In the copy, keep every line below as it is and leave out the pictures.

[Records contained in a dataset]
-=-=-=-=-
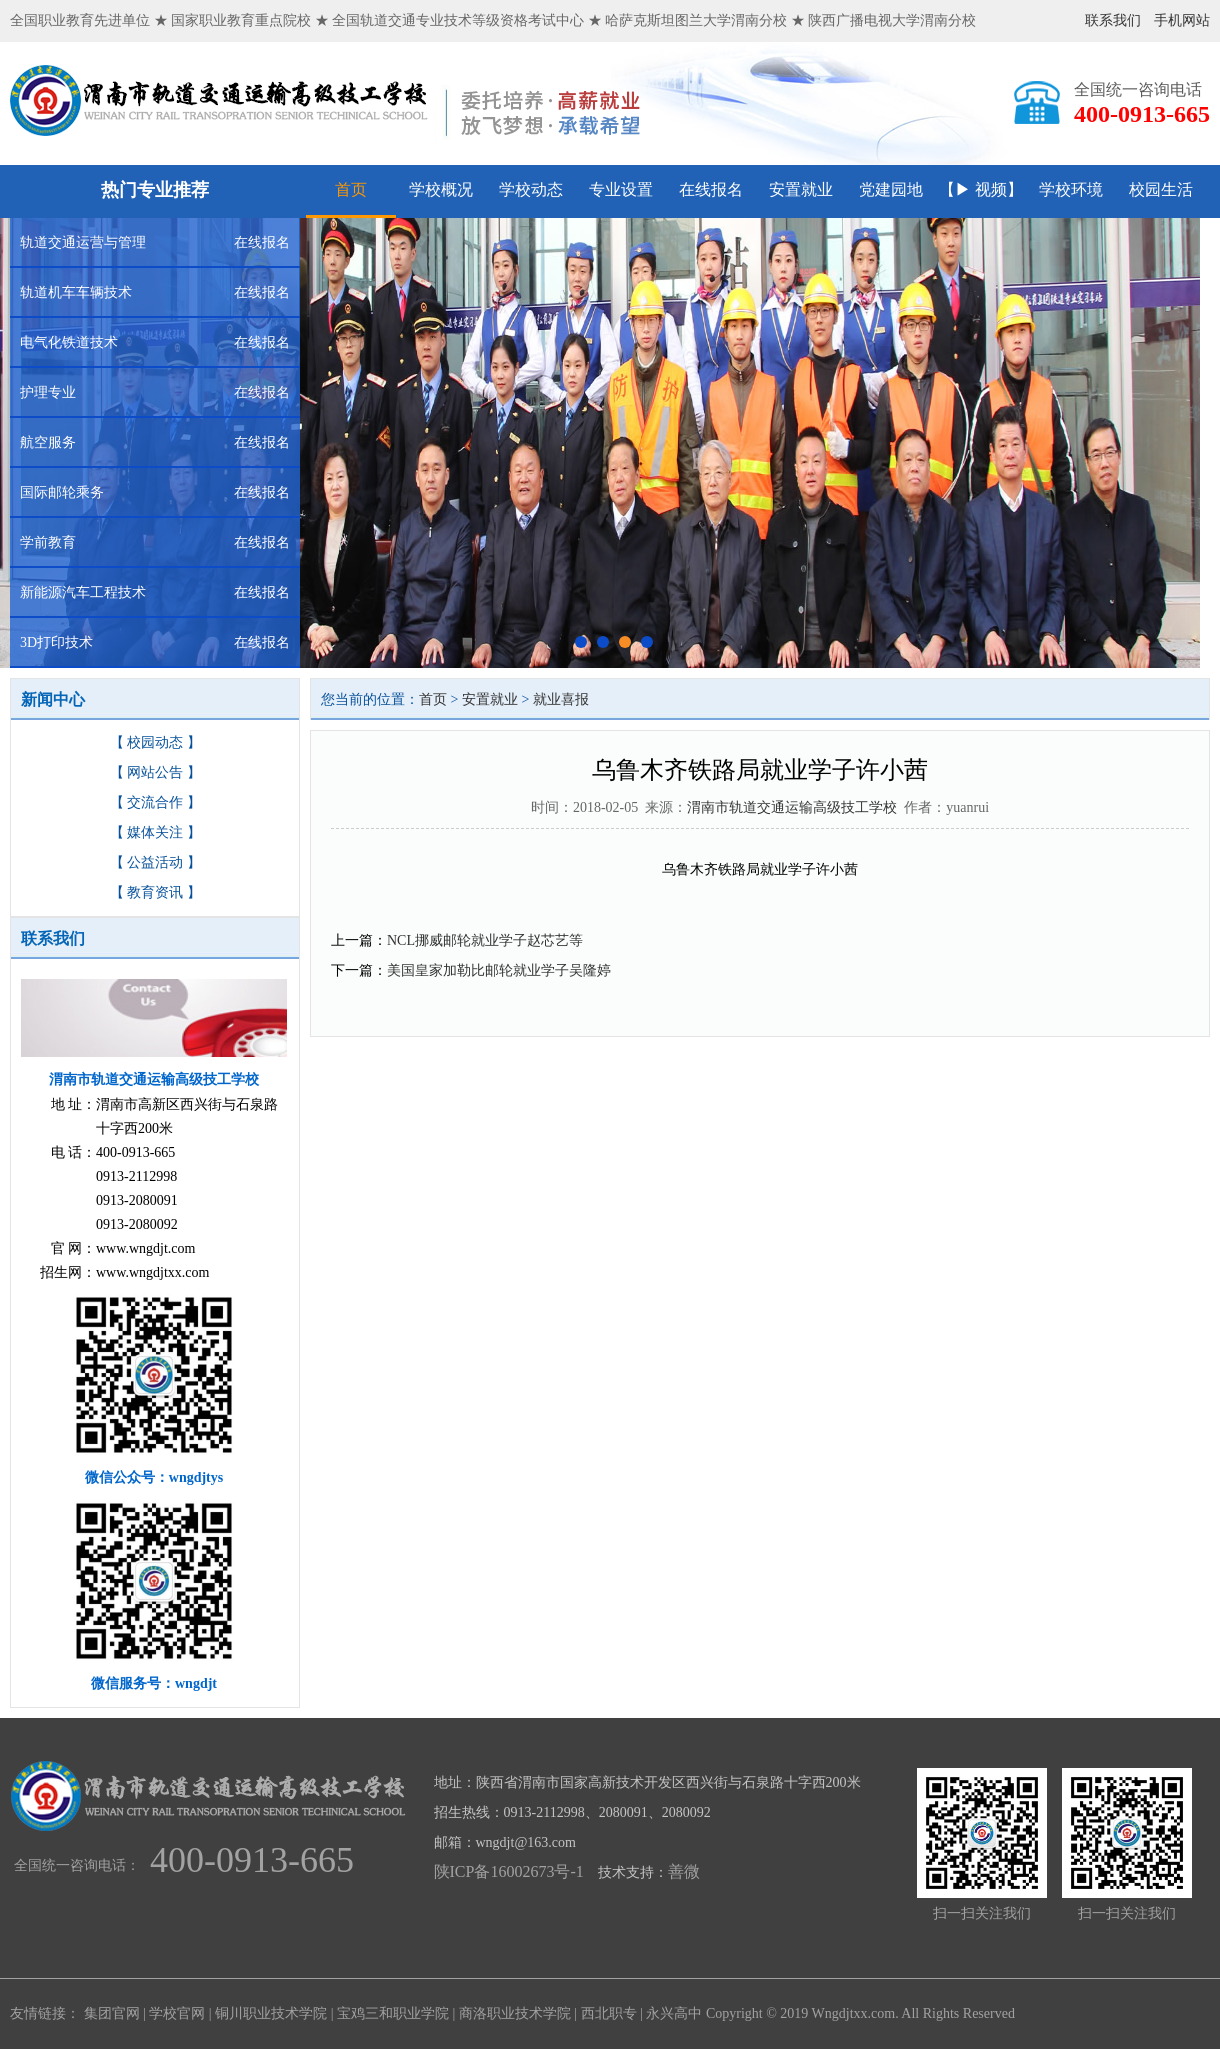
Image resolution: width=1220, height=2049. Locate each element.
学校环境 (1071, 189)
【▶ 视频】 (981, 189)
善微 (684, 1871)
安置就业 (801, 189)
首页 (351, 189)
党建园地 (891, 189)
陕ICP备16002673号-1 (509, 1871)
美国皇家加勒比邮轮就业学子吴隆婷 (499, 970)
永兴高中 (674, 2013)
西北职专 (609, 2013)
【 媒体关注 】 (155, 832)
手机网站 (1182, 20)
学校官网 (177, 2013)
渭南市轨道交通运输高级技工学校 (792, 807)
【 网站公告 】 (155, 772)
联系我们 (1113, 20)
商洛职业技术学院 (515, 2013)
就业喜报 (561, 699)
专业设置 (621, 189)
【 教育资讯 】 (155, 892)
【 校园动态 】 (155, 742)
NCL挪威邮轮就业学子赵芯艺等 (485, 940)
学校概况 (441, 189)
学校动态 (531, 189)
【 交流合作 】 (155, 802)
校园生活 (1161, 189)
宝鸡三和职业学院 (393, 2013)
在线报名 (711, 189)
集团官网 (112, 2013)
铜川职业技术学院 (271, 2013)
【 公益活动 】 (155, 862)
-=-=-=-=-
> [Written answer]:
Image resolution: width=1220, height=2049. Locate each element.
学校环境 (1071, 189)
【▶ 视频】 (981, 189)
善微 (684, 1871)
安置就业 (801, 189)
首页 (351, 189)
党建园地 (891, 189)
陕ICP备16002673号-1 (509, 1871)
美国皇家加勒比邮轮就业学子吴隆婷 (499, 970)
永兴高中 (674, 2013)
西北职专 (609, 2013)
【 媒体关注 】 (155, 832)
手机网站 (1182, 20)
学校官网 (177, 2013)
渭南市轨道交通运输高级技工学校 (792, 807)
【 网站公告 】 (155, 772)
联系我们 (1113, 20)
商洛职业技术学院 (515, 2013)
就业喜报 (561, 699)
专业设置 (621, 189)
【 教育资讯 】 (155, 892)
【 校园动态 】 (155, 742)
NCL挪威邮轮就业学子赵芯艺等 (485, 940)
学校概况 (441, 189)
学校动态 (531, 189)
【 交流合作 】 (155, 802)
校园生活 (1161, 189)
宝鸡三和职业学院 (393, 2013)
在线报名 (711, 189)
集团官网 (112, 2013)
铜川职业技术学院 (271, 2013)
【 公益活动 】 (155, 862)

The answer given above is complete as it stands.